**THE PROBLEM**
Search the material for lines containing the word "other", and copy each one.

**DATA**

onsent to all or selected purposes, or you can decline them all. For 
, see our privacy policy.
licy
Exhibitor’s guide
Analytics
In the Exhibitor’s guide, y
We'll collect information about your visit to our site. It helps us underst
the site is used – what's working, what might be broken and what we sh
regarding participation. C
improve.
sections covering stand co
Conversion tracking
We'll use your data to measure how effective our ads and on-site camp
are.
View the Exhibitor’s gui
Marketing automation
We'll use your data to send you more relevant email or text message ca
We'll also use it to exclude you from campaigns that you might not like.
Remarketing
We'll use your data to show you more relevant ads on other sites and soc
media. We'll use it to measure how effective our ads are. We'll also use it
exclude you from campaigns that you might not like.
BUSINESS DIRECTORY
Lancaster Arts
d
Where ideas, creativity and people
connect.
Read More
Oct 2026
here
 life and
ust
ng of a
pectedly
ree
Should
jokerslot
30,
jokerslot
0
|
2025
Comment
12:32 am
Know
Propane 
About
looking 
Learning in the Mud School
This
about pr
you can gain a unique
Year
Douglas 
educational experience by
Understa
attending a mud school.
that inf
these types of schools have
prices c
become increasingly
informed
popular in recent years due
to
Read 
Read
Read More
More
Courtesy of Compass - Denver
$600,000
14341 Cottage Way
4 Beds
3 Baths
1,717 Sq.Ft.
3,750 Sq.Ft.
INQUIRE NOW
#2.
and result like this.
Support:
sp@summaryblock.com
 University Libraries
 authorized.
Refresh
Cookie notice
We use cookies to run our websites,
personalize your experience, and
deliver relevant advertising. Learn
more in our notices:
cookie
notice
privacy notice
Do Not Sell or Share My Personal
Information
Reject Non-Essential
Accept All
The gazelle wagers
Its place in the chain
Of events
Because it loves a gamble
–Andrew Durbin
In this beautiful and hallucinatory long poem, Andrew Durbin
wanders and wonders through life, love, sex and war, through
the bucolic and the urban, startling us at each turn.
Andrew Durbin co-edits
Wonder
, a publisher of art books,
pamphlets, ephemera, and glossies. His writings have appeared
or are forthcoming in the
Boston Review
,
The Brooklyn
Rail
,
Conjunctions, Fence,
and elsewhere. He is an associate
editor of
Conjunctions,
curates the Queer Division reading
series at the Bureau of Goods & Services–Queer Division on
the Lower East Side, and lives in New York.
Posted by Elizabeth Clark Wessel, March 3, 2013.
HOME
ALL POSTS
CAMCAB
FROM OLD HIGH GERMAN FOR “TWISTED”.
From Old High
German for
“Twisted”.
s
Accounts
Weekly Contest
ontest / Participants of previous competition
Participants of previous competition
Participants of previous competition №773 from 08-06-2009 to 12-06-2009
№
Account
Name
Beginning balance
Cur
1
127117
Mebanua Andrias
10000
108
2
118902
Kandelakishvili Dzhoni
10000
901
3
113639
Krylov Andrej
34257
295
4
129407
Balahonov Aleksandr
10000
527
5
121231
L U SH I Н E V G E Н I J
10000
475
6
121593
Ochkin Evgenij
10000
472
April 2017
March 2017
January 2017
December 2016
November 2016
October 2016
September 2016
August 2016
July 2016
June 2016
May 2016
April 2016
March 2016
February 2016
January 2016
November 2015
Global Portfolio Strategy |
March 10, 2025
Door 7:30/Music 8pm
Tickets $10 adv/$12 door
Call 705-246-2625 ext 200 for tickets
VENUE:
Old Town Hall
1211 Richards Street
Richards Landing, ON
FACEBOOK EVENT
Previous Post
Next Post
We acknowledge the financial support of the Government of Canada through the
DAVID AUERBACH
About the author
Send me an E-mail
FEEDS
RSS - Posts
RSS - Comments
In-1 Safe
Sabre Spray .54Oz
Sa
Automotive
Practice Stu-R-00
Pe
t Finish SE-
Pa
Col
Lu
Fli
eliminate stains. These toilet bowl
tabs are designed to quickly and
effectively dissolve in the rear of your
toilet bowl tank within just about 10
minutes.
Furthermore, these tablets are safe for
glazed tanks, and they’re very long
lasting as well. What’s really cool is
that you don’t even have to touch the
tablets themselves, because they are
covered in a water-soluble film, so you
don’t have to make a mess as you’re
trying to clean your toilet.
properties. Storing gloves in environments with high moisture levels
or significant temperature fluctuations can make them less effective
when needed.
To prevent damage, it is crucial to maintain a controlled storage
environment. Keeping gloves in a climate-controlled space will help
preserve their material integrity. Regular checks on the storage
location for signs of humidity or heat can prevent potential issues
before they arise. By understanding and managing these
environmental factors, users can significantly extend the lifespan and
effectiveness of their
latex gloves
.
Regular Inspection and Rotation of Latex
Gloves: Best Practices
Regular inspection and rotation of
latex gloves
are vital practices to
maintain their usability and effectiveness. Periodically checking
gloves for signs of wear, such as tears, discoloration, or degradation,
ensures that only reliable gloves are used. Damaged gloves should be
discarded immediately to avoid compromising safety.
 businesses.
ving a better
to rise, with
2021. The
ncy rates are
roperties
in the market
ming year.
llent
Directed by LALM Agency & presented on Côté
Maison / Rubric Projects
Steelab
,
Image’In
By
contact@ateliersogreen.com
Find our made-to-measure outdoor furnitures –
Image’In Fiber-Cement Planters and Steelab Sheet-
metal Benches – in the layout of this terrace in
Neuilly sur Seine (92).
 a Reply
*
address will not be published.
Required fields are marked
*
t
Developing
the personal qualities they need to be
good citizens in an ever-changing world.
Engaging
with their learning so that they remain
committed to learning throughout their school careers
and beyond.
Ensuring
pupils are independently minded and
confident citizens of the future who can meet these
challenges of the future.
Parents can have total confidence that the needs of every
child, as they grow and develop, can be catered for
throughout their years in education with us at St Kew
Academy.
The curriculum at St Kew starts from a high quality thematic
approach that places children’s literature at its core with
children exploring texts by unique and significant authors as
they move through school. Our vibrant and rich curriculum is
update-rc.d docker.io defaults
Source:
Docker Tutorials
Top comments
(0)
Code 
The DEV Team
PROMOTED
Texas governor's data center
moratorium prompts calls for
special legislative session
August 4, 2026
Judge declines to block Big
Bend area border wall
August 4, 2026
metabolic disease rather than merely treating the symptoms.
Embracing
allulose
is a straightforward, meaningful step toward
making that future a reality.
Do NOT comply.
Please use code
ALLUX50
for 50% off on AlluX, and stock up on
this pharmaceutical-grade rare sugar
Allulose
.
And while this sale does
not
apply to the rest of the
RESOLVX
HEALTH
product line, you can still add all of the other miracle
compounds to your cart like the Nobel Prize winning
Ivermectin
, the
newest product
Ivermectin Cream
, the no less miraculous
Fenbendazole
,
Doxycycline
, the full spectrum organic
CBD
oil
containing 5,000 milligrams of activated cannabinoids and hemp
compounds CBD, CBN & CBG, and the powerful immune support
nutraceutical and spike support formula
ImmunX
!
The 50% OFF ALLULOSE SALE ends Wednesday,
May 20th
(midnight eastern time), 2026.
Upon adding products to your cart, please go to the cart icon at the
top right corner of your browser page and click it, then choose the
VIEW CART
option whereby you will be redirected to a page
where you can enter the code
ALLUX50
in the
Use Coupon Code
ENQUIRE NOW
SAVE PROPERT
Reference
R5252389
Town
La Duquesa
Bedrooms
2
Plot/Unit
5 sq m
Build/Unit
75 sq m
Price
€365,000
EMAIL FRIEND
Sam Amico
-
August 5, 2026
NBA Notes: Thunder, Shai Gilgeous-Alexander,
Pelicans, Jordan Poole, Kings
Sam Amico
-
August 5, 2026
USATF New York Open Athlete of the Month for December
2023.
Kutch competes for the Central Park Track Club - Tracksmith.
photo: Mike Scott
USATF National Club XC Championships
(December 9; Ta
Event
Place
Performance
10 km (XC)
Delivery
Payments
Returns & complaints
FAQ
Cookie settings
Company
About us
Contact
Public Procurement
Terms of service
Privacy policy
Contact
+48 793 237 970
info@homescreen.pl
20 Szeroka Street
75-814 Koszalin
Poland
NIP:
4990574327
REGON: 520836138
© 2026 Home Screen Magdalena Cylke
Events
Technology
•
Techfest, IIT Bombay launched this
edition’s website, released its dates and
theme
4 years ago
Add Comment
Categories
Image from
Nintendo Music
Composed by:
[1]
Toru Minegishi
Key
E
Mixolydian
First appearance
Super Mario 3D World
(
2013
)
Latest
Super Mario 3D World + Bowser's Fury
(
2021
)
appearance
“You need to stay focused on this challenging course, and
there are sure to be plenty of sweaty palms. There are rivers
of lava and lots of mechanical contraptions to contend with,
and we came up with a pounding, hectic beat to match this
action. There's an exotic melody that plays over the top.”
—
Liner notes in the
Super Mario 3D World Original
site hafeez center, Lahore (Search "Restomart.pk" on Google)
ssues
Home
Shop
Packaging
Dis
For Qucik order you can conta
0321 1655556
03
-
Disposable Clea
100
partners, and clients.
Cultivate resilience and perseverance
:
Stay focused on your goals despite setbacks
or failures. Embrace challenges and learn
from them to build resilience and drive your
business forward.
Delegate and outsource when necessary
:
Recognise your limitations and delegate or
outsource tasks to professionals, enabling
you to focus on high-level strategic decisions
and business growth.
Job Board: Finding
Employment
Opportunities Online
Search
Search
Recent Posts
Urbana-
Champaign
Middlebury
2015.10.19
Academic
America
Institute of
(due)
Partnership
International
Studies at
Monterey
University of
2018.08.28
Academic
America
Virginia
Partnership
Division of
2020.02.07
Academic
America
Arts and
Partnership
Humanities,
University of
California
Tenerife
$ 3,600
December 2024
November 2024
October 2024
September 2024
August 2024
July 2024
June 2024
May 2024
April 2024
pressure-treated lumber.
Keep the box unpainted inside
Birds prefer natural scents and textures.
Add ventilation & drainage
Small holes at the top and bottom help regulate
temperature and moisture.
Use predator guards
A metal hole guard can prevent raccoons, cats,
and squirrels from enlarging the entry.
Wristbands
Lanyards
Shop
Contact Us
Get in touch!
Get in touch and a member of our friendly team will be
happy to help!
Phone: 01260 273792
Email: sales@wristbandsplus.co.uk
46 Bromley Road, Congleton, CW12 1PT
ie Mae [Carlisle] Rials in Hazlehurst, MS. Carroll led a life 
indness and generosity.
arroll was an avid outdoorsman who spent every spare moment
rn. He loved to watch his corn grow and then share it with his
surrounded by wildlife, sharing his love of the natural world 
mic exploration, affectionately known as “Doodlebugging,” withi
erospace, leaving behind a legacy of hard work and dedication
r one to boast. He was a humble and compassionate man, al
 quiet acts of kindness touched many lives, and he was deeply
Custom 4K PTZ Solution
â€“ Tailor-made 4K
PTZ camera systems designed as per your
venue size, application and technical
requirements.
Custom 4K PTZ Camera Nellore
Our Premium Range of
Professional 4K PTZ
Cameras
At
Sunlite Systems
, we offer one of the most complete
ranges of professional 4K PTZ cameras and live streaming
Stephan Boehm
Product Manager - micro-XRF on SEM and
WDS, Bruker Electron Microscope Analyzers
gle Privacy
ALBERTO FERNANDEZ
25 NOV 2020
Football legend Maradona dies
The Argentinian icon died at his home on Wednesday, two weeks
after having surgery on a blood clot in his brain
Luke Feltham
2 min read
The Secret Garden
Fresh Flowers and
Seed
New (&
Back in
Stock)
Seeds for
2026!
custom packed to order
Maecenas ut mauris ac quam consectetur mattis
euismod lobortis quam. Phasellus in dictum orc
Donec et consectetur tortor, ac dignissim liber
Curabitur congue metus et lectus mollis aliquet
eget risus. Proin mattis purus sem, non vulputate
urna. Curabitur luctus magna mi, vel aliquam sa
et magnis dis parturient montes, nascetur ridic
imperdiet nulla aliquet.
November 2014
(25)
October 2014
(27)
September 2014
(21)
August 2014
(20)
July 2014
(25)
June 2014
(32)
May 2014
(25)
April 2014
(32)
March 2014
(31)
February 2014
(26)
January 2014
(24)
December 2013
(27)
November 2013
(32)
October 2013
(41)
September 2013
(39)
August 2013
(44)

**EXERCISE ANSWER**
We'll use your data to show you more relevant ads on other sites and soc
product line, you can still add all of the other miracle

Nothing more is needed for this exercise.